SANTA BARBARA, CALIF. – The psychiatric and behavioral consequences of heavy prenatal alcohol exposure on children are abundantly clear by midchildhood and adolescence, based on studies presented at the annual meeting of the Research Society on Alcoholism.
One study found that children exposed prenatally to alcohol were far more likely than their peers to meet the diagnostic criteria for attention-deficit hyperactivity disorder (ADHD), oppositional defiant disorder, conduct disorder, tic disorders, and mood disorders by the time they were 8–14 years old.
Another study assessed social problem-solving skills and executive functioning in adolescents who were heavily exposed to alcohol in utero. Profound impairments were found in both types of skills, which are integral to academic achievement and social interaction.
The studies were conducted by researchers from the Center for Behavioral Teratology at San Diego State University and were presented in poster form.
Sarah N. Mattson, Ph.D., a senior author on the studies, said in an interview that “heavy alcohol exposure” was equivalent to about a case of beer or a fifth of hard liquor a day.
Susanna L. Fryer, a doctoral student at the center, explored childhood psychopathologies in 43 alcohol-exposed and 22 nonexposed children using structured interviews with primary caregivers.
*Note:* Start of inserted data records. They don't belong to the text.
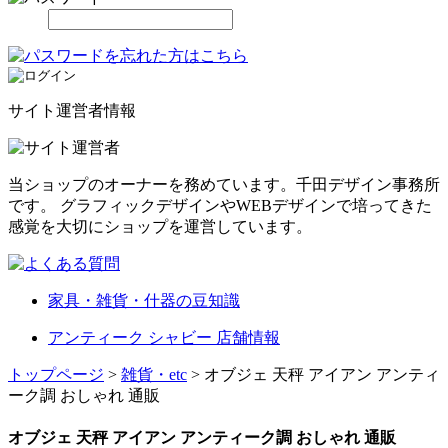
サイト運営者情報
当ショップのオーナーを務めています。千田デザイン事務所
です。 グラフィックデザインやWEBデザインで培ってきた
感覚を大切にショップを運営しています。
家具・雑貨・什器の豆知識
アンティーク シャビー 店舗情報
トップページ
>
雑貨・etc
> オブジェ 天秤 アイアン アンティ
ーク調 おしゃれ 通販
オブジェ 天秤 アイアン アンティーク調 おしゃれ 通販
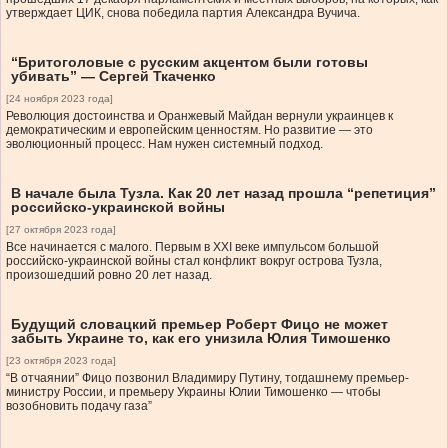
утверждает ЦИК, снова победила партия Александра Вучича.
“Бритоголовые с русским акцентом были готовы
убивать” — Сергей Ткаченко
[24 ноября 2023 года]
Революция достоинства и Оранжевый Майдан вернули украинцев к
демократическим и европейским ценностям. Но развитие — это
эволюционный процесс. Нам нужен системный подход.
В начале была Тузла. Как 20 лет назад прошла “репетиция”
российско-украинской войны
[27 октября 2023 года]
Все начинается с малого. Первым в XXI веке импульсом большой
российско-украинской войны стал конфликт вокруг острова Тузла,
произошедший ровно 20 лет назад.
Будущий словацкий премьер Роберт Фицо не может
забыть Украине то, как его унизила Юлия Тимошенко
[23 октября 2023 года]
“В отчаянии” Фицо позвонил Владимиру Путину, тогдашнему премьер-
министру России, и премьеру Украины Юлии Тимошенко — чтобы
возобновить подачу газа”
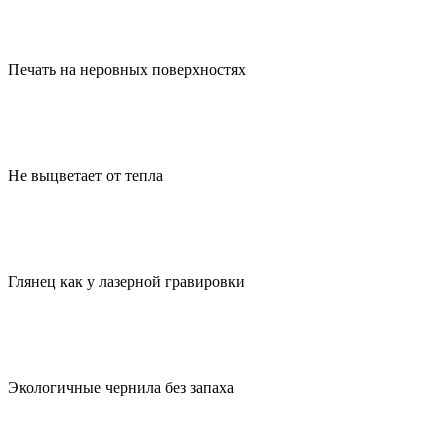
Печать на неровных поверхностях
Не выцветает от тепла
Глянец как у лазерной гравировки
Экологичные чернила без запаха
UV DTF печать на свечах – технологичные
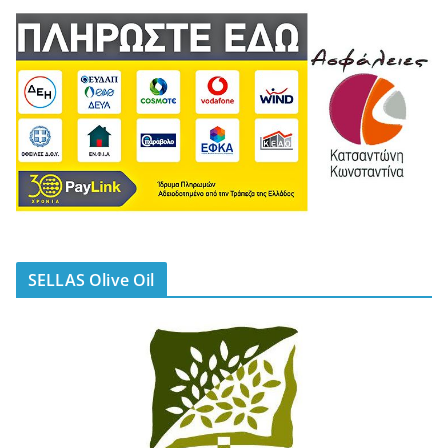
SELLAS Olive Oil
“The difference within the ADHD category was, by far, the largest [group] effect observed,” she concluded. By the numbers, 42 of 43 alcohol-exposed children met diagnostic criteria for ADHD, compared with 1 of 22 nonexposed children matched by age and socioeconomic status.
Nearly a third (13 of 43) of the alcohol-exposed children had oppositional defiant disorder, but just one nonexposed child met the criteria for that diagnosis. Mood disorders were found in eight alcohol-exposed children, tic disorders in four, and conduct disorder in five. No child in the control group met the diagnostic criteria for any of those illnesses.
“Certain psychiatric disorders may be more prevalent than others in fetal alcohol spectrum disorders; disruptive psychopathologies were particularly common in our sample, while anxiety disorders were not,” wrote Ms. Fryer.
Similarly, children exposed to alcohol prenatally were no more likely than controls to have simple phobias.
Christie L. McGee, who is also a doctoral student at the center, reported on social problem-solving deficits in 43 adolescents aged 13–18 years, 24 of whom were prenatally exposed to heavy alcohol use.
The adolescents completed the Revised Social Problem-Solving Inventory (SPSI-R), which measures an individual's ability to resolve the problems of everyday living. Their parents or caregivers completed the Behavior Rating Inventory of Executive Function (BRIEF), which includes subscales on such characteristics as a child's emotional control, working memory, and ability to plan and organize. Responses were anonymous.
Very large differences were found between the alcohol-exposed and nonexposed adolescents, with effect sizes ranging from 1.32 to 1.41 for problem solving skills and 1.96 to 4.61 for executive functioning. Those exposed to alcohol in utero “approached problems with a pessimistic orientation and indicated a low frustration tolerance,” said Ms. McGee.
“[They] rated themselves as less effective at identifying problems, generating solutions, making decisions, and implementing and verifying the chosen solution … [and were] more likely to endorse an avoidant, careless, or impulsive approach to solving their everyday problems,” she continued.
Their most pronounced deficits in executive function were in the subscales of planning and organizing, monitoring, initiation, and working memory.
“Such difficulties may result in increased disruptive behaviors, poor self-esteem, reduced seeking of meaningful relationships, and isolation,” Ms. McGee noted.